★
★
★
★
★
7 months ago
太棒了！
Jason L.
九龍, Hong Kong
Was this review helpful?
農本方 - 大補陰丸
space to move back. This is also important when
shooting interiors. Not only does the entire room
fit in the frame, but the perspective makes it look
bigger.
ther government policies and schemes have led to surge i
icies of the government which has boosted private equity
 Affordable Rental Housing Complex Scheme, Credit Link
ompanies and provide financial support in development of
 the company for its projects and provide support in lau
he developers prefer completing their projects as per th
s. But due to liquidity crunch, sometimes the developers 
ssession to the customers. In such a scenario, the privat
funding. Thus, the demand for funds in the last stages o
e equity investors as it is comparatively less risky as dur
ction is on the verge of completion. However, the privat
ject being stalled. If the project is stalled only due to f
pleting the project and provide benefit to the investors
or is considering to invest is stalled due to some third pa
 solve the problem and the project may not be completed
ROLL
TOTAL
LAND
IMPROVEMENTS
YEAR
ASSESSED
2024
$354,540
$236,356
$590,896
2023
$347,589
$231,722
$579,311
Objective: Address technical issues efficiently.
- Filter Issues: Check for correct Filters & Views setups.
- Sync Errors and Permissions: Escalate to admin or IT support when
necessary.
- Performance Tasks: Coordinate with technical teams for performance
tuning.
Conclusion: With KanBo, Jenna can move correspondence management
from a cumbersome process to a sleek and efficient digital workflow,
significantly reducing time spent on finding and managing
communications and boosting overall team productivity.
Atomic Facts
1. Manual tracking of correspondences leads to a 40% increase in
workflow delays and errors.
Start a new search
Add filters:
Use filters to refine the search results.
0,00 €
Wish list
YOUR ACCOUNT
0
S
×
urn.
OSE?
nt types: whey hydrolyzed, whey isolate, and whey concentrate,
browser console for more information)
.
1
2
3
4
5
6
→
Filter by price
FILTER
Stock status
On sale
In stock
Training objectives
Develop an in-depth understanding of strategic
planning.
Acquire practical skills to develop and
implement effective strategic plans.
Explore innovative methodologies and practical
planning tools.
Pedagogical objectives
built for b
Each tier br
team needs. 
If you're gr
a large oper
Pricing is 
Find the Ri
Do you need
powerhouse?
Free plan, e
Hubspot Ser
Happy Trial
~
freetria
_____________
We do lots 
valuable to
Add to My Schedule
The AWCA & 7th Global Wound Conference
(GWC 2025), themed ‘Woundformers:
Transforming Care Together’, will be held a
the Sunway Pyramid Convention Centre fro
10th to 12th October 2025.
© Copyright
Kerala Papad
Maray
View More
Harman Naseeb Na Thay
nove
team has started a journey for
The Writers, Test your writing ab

........

■ **ASSIGNMENT**: Your task for the entries above: copy exactly the span starting with the line with "- Sync Errors" and going on through the line with "Conclusion: With KanBo, Jenna", both lines included, and nothing else.

■ **OUTPUT BELOW**:
- Sync Errors and Permissions: Escalate to admin or IT support when
necessary.
- Performance Tasks: Coordinate with technical teams for performance
tuning.
Conclusion: With KanBo, Jenna can move correspondence management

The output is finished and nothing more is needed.